I think my music issues are similar to some posters’ issues with syllables and stresses on syllables.
Isn’t it weird how we’re all wired?
Reading two or more lines of music is something that takes years of practice, I think. I don’t think it’s a disability to find it difficult.
I can read music, but I can’t sight read it. I need to play through it a few times before it sounds like music.
That’s relative, though, isn’t it? There’s no absolute value. You decide how fast you are going to play and your quarter note is the length of one beat.
I don’t get poetry without rhyme and meter. Meter alone can work (Paradise Lost); rhyme alone might suffice for giggles (Ogden Nash). Strip both (and any semblance of sonic devices) and it becomes pretentious and painful - may as well be bad prose.
But other people get it–including the person who wrote the song to begin with! I have to hear it. I cannot glean the info required from sheet music, even though I understand that each symbol and scribble stands for something.
I think the line between prose and poetry can be somewhat blurry. I tend to like poetry that has rhyme and meter (with meter being more important than rhyme for me).
It’s interesting that no one has brought up nomenclature or geological strata. It’s all language and math (for the most part). This is the kind of stuff I wish neuroscientists would study: how we learn; how we retain info and how we retrieve it.
Well, yeah, but I was trying to simplify while keeping the analogy clear.
It’s interesting to know that Saturn has rings, and to look at the rings.
But if you want to ask questions like why does Saturn have rings, or why is there a gap in Saturn’s rings, you can’t get an answer to those questions without physics.
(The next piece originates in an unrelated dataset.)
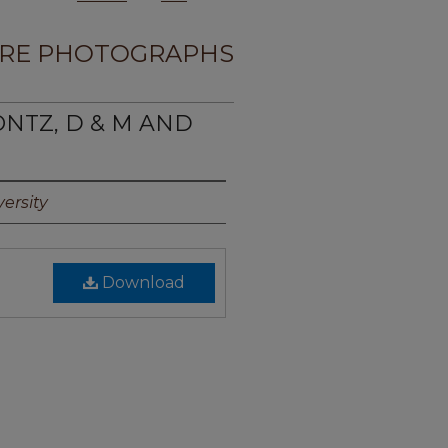
RE PHOTOGRAPHS
ONTZ, D & M AND
ersity
Download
And physics involves higher math, lots of it.
That particular piece of information (how long a quarter note should last) is determined by the tempo, which is listed at the beginning of the score (and may be modified by dynamic changes during the piece, such as accelerando and ritardando).
For example, an allegro is considered to be around 120 to 168 beats per minute, which you can measure with a metronome. Largo would be 60 to 80 bpm, and so for the various other tempo terms. Sometimes you’ll have a notation like [quarter note] = 120, meaning 120 beats per minute.
However, apart from what’s written on the score, part of it is your own artistic expression - what sounds right.
For all the math haters :
Can I just state here, that I don’t get why people fail to use apostrophes, question marks, and plurals correctly?
Don’t feel bad. Infinity is not a simple concept.